WrightonLabCSU / DRAM

Distilled and Refined Annotation of Metabolism: A tool for the annotation and curation of function for microbial and viral genomes
GNU General Public License v3.0
239 stars 50 forks source link

DRAM database setup fails even after skipping Uniref #221

Closed chahatupreti closed 1 year ago

chahatupreti commented 1 year ago

Hello,

I recently attended the DRAM talk given as part of the OSU microbiome seminar series and really wanted to try it out for my set of 127 bacterial isolate assemblies (not metagenomic).

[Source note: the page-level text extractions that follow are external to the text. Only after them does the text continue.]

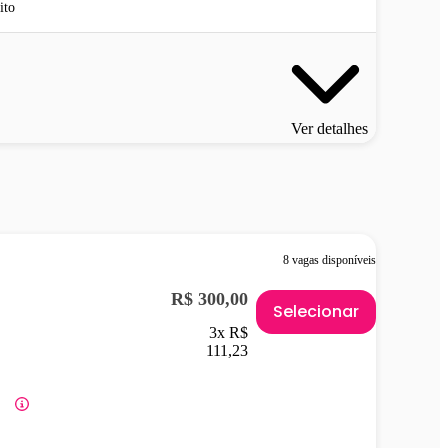
ito
Ver detalhes
8 vagas disponíveis
R$ 300,00
Selecionar
3x R$
111,23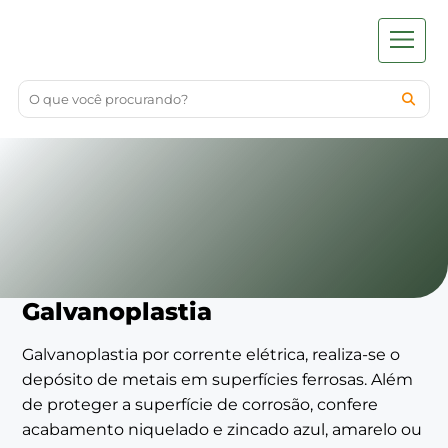
Galvanoplastia
Galvanoplastia por corrente elétrica, realiza-se o
depósito de metais em superfícies ferrosas. Além
de proteger a superfície de corrosão, confere
acabamento niquelado e zincado azul, amarelo ou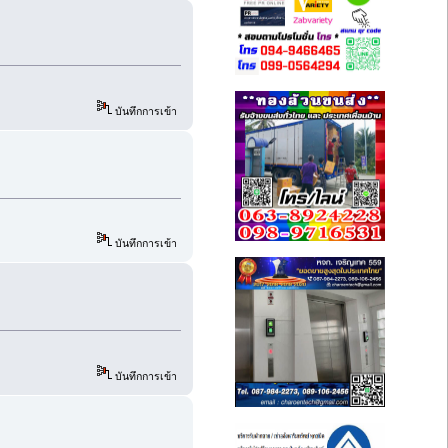
บันทึกการเข้า
บันทึกการเข้า
บันทึกการเข้า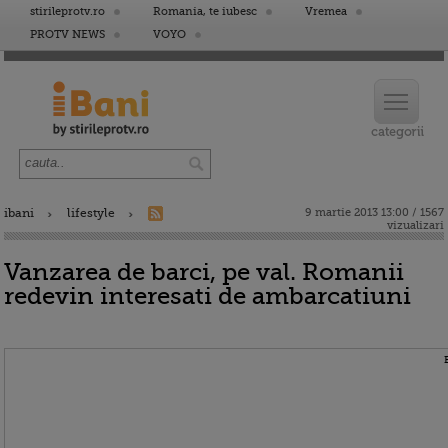
stirileprotv.ro
Romania, te iubesc
Vremea
PROTV NEWS
VOYO
ibani
lifestyle
9 martie 2013 13:00 / 1567
vizualizari
Vanzarea de barci, pe val. Romanii
redevin interesati de ambarcatiuni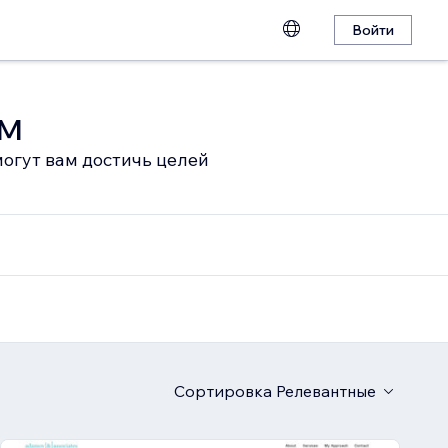
Войти
ом
огут вам достичь целей
Сортировка
Релевантные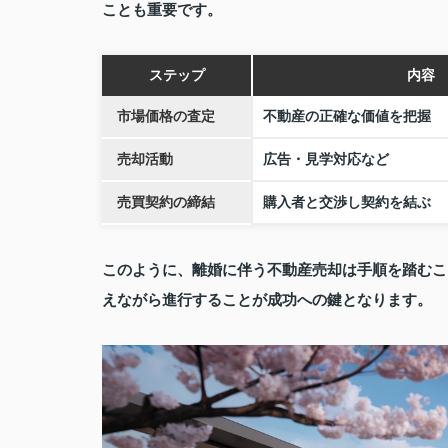
ことも重要です。
ステップ
内容
市場価格の査定
不動産の正確な価値を把握
売却活動
広告・見学対応など
売買契約の締結
購入者と交渉し契約を結ぶ
このように、離婚に伴う不動産売却は手順を踏むこ
えながら進行することが成功への鍵となります。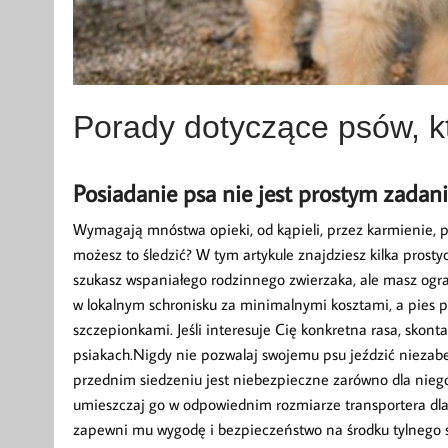
Porady dotyczące psów, k
Posiadanie psa nie jest prostym zadan
Wymagają mnóstwa opieki, od kąpieli, przez karmienie, po
możesz to śledzić? W tym artykule znajdziesz kilka prost
szukasz wspaniałego rodzinnego zwierzaka, ale masz ogr
w lokalnym schronisku za minimalnymi kosztami, a pies p
szczepionkami. Jeśli interesuje Cię konkretna rasa, skonta
psiakach.Nigdy nie pozwalaj swojemu psu jeździć nieza
przednim siedzeniu jest niebezpieczne zarówno dla niego
umieszczaj go w odpowiednim rozmiarze transportera dla 
zapewni mu wygodę i bezpieczeństwo na środku tylnego 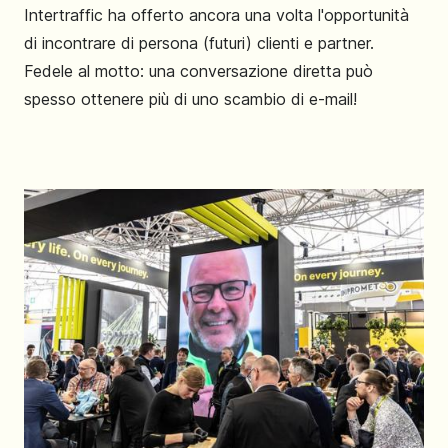
Intertraffic ha offerto ancora una volta l'opportunità
di incontrare di persona (futuri) clienti e partner.
Fedele al motto: una conversazione diretta può
spesso ottenere più di uno scambio di e-mail!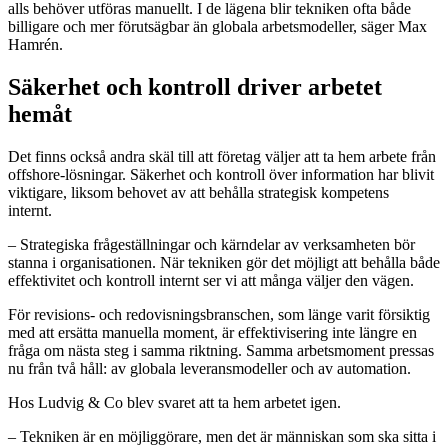
alls behöver utföras manuellt. I de lägena blir tekniken ofta både
billigare och mer förutsägbar än globala arbetsmodeller, säger Max
Hamrén.
Säkerhet och kontroll driver arbetet
hemåt
Det finns också andra skäl till att företag väljer att ta hem arbete från
offshore-lösningar. Säkerhet och kontroll över information har blivit
viktigare, liksom behovet av att behålla strategisk kompetens
internt.
– Strategiska frågeställningar och kärndelar av verksamheten bör
stanna i organisationen. När tekniken gör det möjligt att behålla både
effektivitet och kontroll internt ser vi att många väljer den vägen.
För revisions- och redovisningsbranschen, som länge varit försiktig
med att ersätta manuella moment, är effektivisering inte längre en
fråga om nästa steg i samma riktning. Samma arbetsmoment pressas
nu från två håll: av globala leveransmodeller och av automation.
Hos Ludvig & Co blev svaret att ta hem arbetet igen.
– Tekniken är en möjliggörare, men det är människan som ska sitta i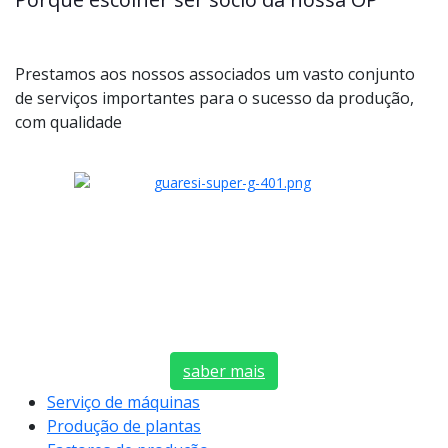
Prestamos aos nossos associados um vasto conjunto
de serviços importantes para o sucesso da produção,
com qualidade
saber mais
Serviço de máquinas
Produção de plantas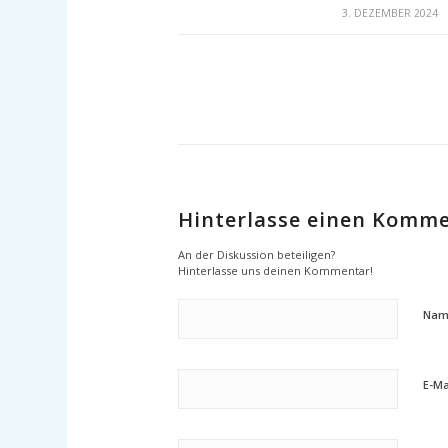
/
3. DEZEMBER 2024
Hinterlasse einen Komm
An der Diskussion beteiligen?
Hinterlasse uns deinen Kommentar!
Nam
E-Ma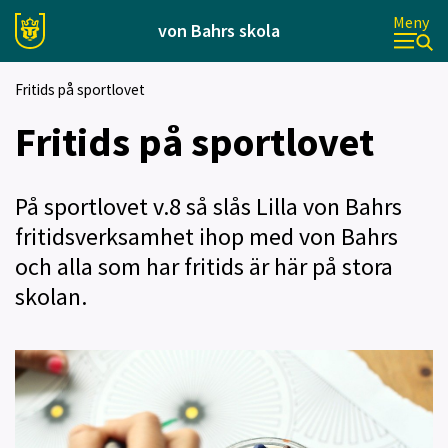
Meny
von Bahrs skola
Fritids på sportlovet
Fritids på sportlovet
På sportlovet v.8 så slås Lilla von Bahrs
fritidsverksamhet ihop med von Bahrs
och alla som har fritids är här på stora
skolan.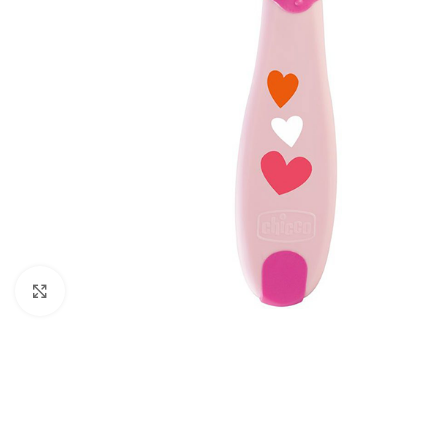
Cliquez pour agrandir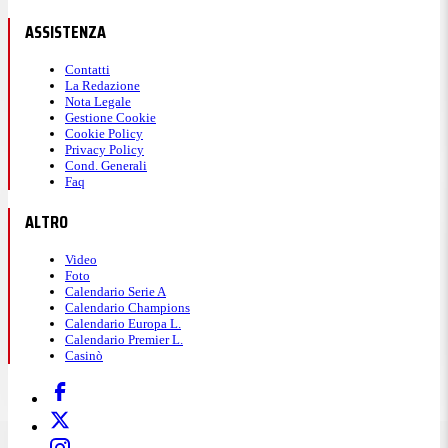
ASSISTENZA
Contatti
La Redazione
Nota Legale
Gestione Cookie
Cookie Policy
Privacy Policy
Cond. Generali
Faq
ALTRO
Video
Foto
Calendario Serie A
Calendario Champions
Calendario Europa L.
Calendario Premier L.
Casinò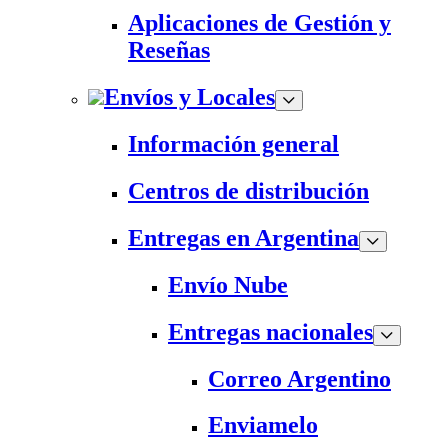
Aplicaciones de Gestión y
Reseñas
Envíos y Locales
Información general
Centros de distribución
Entregas en Argentina
Envío Nube
Entregas nacionales
Correo Argentino
Enviamelo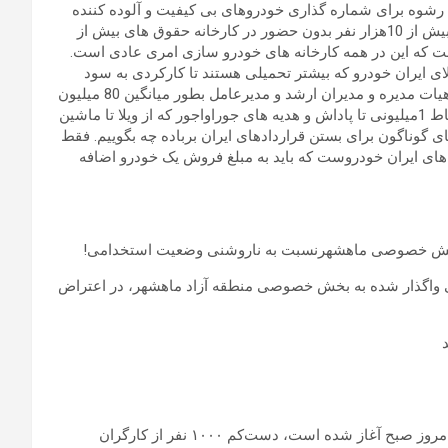
 رشوه برای شماره گذاری خودروهای بی کیفیت و آلوده کننده
محیط زیست پرداخت می شود که محرمانه است. در ایران خودرو بیش از 10هزار نفر بدون حضور در کارخانه حقوق های بیش از
است که این در همه کارخانه های خودرو سازی امری عادی است.
هندسین رده بالای ایران خودرو که بیشتر تحمیلی هستند تا کارکردی به سود
کارخانه داشته باشند ، از 10 میلیون تا 50 میلیون حقوق می گیرند.هیات مدیره و مدیران ارشد و مدیرعامل بطور میانگین 80 میلیون
حقوق دریافتی اشان است. از وام های 500 میلیونی مدیران با اقساط 1میلیونی تا پاداش و هدیه های جوراواجور که از ویلا تا ماشین
گوناگون برای بستن قراردادهای ایران برباده چه بگوییم. فقط
ه های ایران خودروست که باید به مبلغ فروش یک خودرو اضافه
 بخش خصوصی ماهشهرنسبت به ناروشنی وضعیت استخدامی!
دهای پتروشیمی واگذار شده به بخش خصوصی منطقه آزاد ماهشهر، در اعتراض
به گزارش13دی ایلنا،در این اجتماع اعتراضی که از ساعت ۸ و نیم امروز صبح آغاز شده است، دست‌کم ۱۰۰۰ نفر از کارگران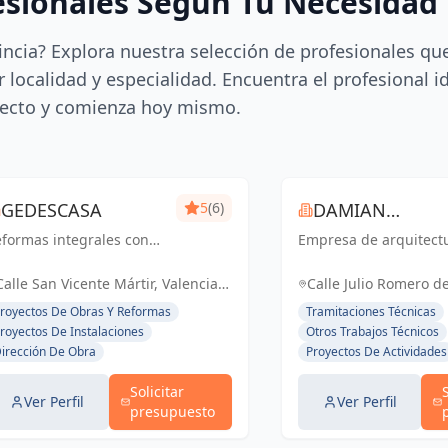
esionales Según Tu Necesidad
incia? Explora nuestra selección de profesionales qu
 localidad y especialidad. Encuentra el profesional i
ecto y comienza hoy mismo.
GEDESCASA
5
(6)
DAMIAN
formas integrales con
Empresa de arquitect
ROCAMORA
esupuesto y plazo
rrado.
Calle San Vicente Mártir, Valencia,
Calle Julio Romero de
España, España
Torrent, España, Es
royectos De Obras Y Reformas
Tramitaciones Técnicas
royectos De Instalaciones
Otros Trabajos Técnicos
irección De Obra
Proyectos De Actividades
Solicitar
Ver Perfil
Ver Perfil
presupuesto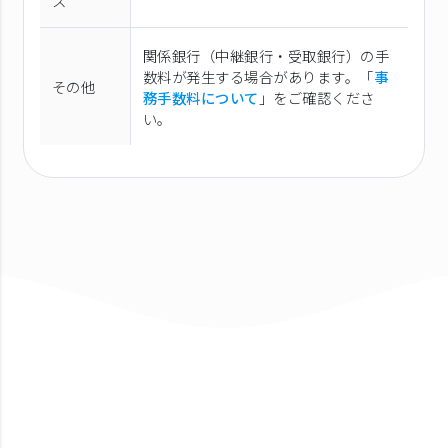
ス
関係銀行（中継銀行・受取銀行）の手
数料が発生する場合があります。「
事
その他
務手数料について
」をご確認くださ
い。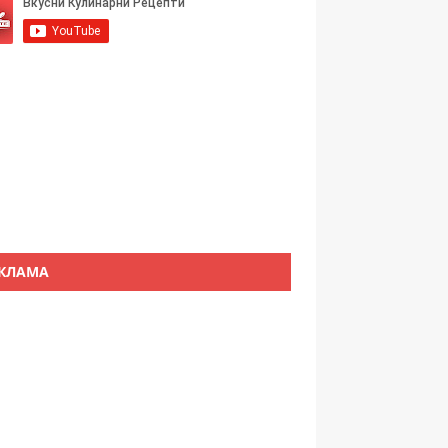
КЛАМА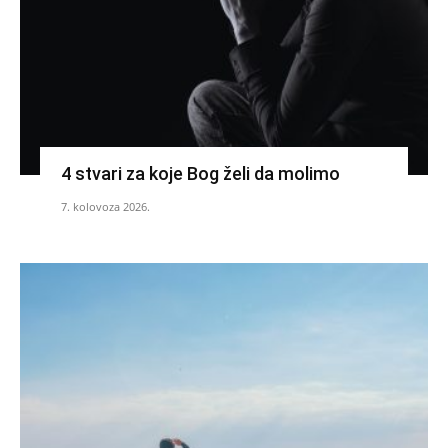
4 stvari za koje Bog želi da molimo
7. kolovoza 2026.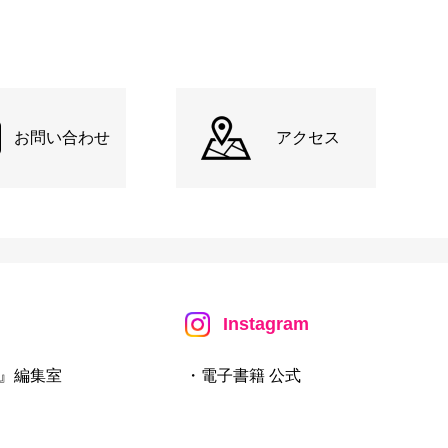
お問い合わせ
アクセス
Instagram
』編集室
・電子書籍 公式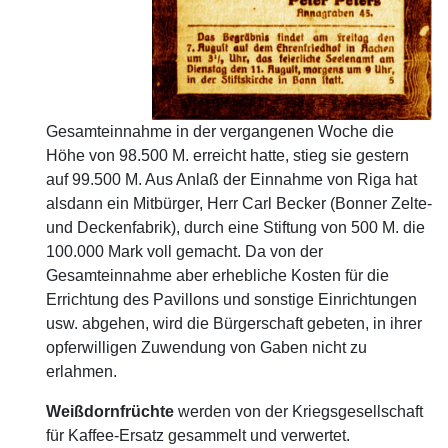
Gesamteinnahme in der vergangenen Woche die
Höhe von 98.500 M. erreicht hatte, stieg sie gestern
auf 99.500 M. Aus Anlaß der Einnahme von Riga hat
alsdann ein Mitbürger, Herr Carl Becker (Bonner Zelte-
und Deckenfabrik), durch eine Stiftung von 500 M. die
100.000 Mark voll gemacht. Da von der
Gesamteinnahme aber erhebliche Kosten für die
Errichtung des Pavillons und sonstige Einrichtungen
usw. abgehen, wird die Bürgerschaft gebeten, in ihrer
opferwilligen Zuwendung von Gaben nicht zu
erlahmen.
Weißdornfrüchte
werden von der Kriegsgesellschaft
für Kaffee-Ersatz gesammelt und verwertet.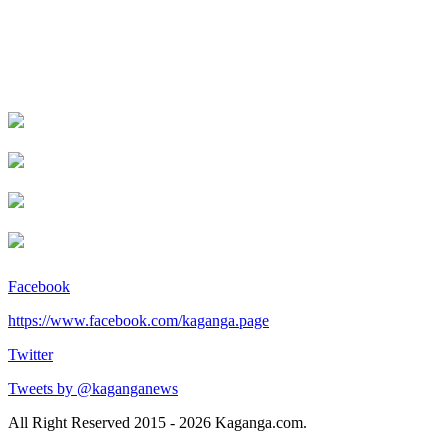
Facebook
https://www.facebook.com/kaganga.page
Twitter
Tweets by @kaganganews
All Right Reserved 2015 - 2026 Kaganga.com.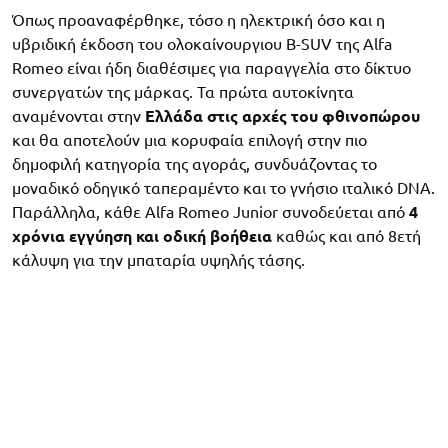
Όπως προαναφέρθηκε, τόσο η ηλεκτρική όσο και η
υβριδική έκδοση του ολοκαίνουργιου B-SUV της Alfa
Romeo είναι ήδη διαθέσιμες για παραγγελία στο δίκτυο
συνεργατών της μάρκας. Τα πρώτα αυτοκίνητα
αναμένονται στην
Ελλάδα στις αρχές του φθινοπώρου
και θα αποτελούν μια κορυφαία επιλογή στην πιο
δημοφιλή κατηγορία της αγοράς, συνδυάζοντας το
μοναδικό οδηγικό ταπεραμέντο και το γνήσιο ιταλικό DNA.
Παράλληλα, κάθε Alfa Romeo Junior συνοδεύεται από
4
χρόνια εγγύηση και οδική βοήθεια
καθώς και από 8ετή
κάλυψη για την μπαταρία υψηλής τάσης.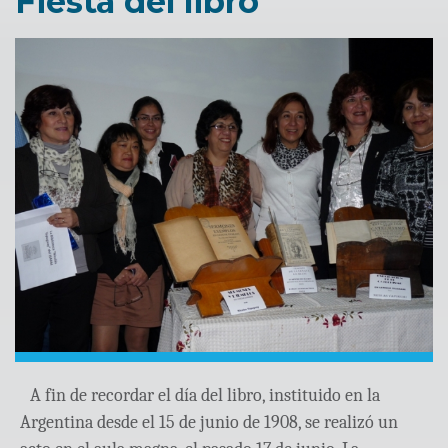
Fiesta del libro
A fin de recordar el día del libro, instituido en la
Argentina desde el 15 de junio de 1908, se realizó un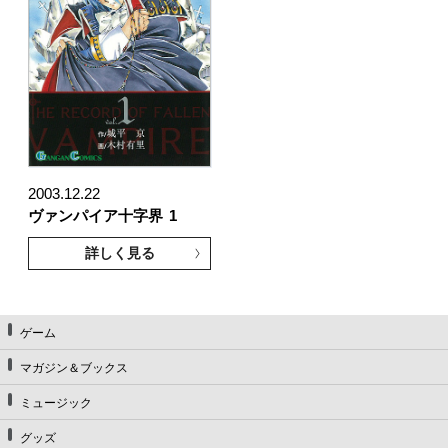
2003.12.22
ヴァンパイア十字界
1
詳しく見る
ゲーム
マガジン＆ブックス
ミュージック
グッズ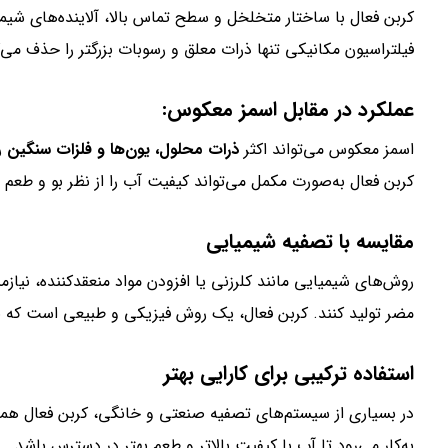
کربن فعال با ساختار متخلخل و سطح تماس بالا، آلاینده‌های شیمی
فیلتراسیون مکانیکی تنها ذرات معلق و رسوبات بزرگتر را حذف می‌
عملکرد در مقابل اسمز معکوس:
اسمز معکوس می‌تواند اکثر
ذرات محلول، یون‌ها و فلزات سنگین
را
کربن فعال به‌صورت مکمل می‌تواند کیفیت آب را از نظر بو و طعم ب
مقایسه با تصفیه شیمیایی
روش‌های شیمیایی مانند کلرزنی یا افزودن مواد منعقدکننده، نیازم
مضر تولید کنند. کربن فعال، یک روش فیزیکی و طبیعی است که بدو
استفاده ترکیبی برای کارایی بهتر
در بسیاری از سیستم‌های تصفیه صنعتی و خانگی، کربن فعال همرا
به‌کار می‌رود تا آب با کیفیت بالاتر و طعم بهتر در دسترس باشد.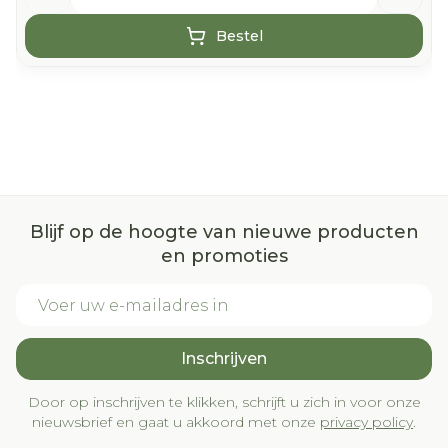
Bestel
Blijf op de hoogte van nieuwe producten
en promoties
E-mail adres
Inschrijven
Door op inschrijven te klikken, schrijft u zich in voor onze
nieuwsbrief en gaat u akkoord met onze
privacy policy
.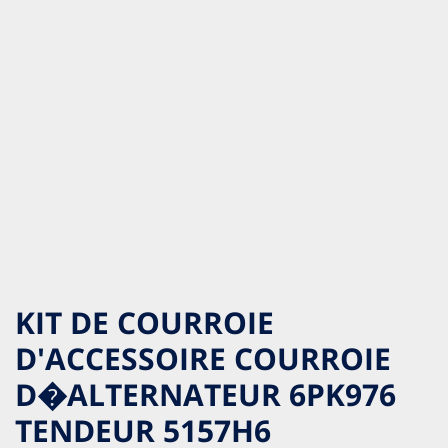
KIT DE COURROIE
D'ACCESSOIRE COURROIE
D�ALTERNATEUR 6PK976
TENDEUR 5157H6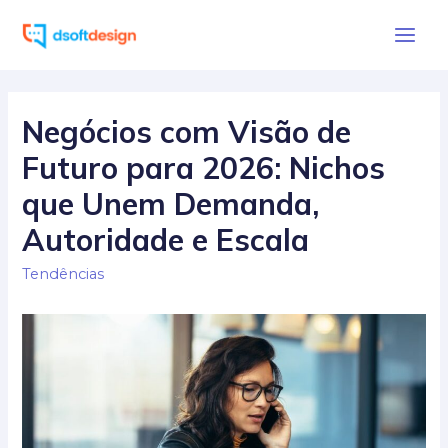
Ir
para
Main
o
Men
conteúdo
Negócios com Visão de
Futuro para 2026: Nichos
que Unem Demanda,
Autoridade e Escala
Tendências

I tried to setup the database and it worked without an error but running annotation wasn't successful giving the error - KeyError: 'MER0285325'.

I looked up this github page and the best solution offered seemed like to redo setup and annotation. I have been trying to do it but every time the setup fails with errors like - subprocess.CalledProcessError: Command '['wget', '-O', 'DRAM_data/database_files/viral.1.protein.faa.gz', 'ftp://ftp.ncbi.nlm.nih.gov/refseq/release/viral/viral.1.protein.faa.gz']' returned non-zero exit status 4. and FileNotFoundError: [Errno 2] No such file or directory: '/media/chahatupreti/Raw HT Sequencing Data Backup/DRAM/DRAM_data/uniref90.20220914.mmsdb_h'

Another solution offered was to try with less threads and skipping uniref. My system has 48 threads (I have been using 46 threads for preparing the databases until this point) and 100 GB memory. So I next ran the command - DRAM-setup.py prepare_databases --output_dir DRAM_data --threads 4 --skip_uniref But stil got the error - FileNotFoundError: [Errno 2] No such file or directory: '/media/chahatupreti/Raw HT Sequencing Data Backup/DRAM/DRAM_data/uniref90.20220914.mmsdb_h'

Please suggest what could I do to resolve this. Thanks! Chahat

rmFlynn commented 1 year ago

Sory your problem is that you can't use fttp not any thing else, what version of dram are you on that uniref is giving this error?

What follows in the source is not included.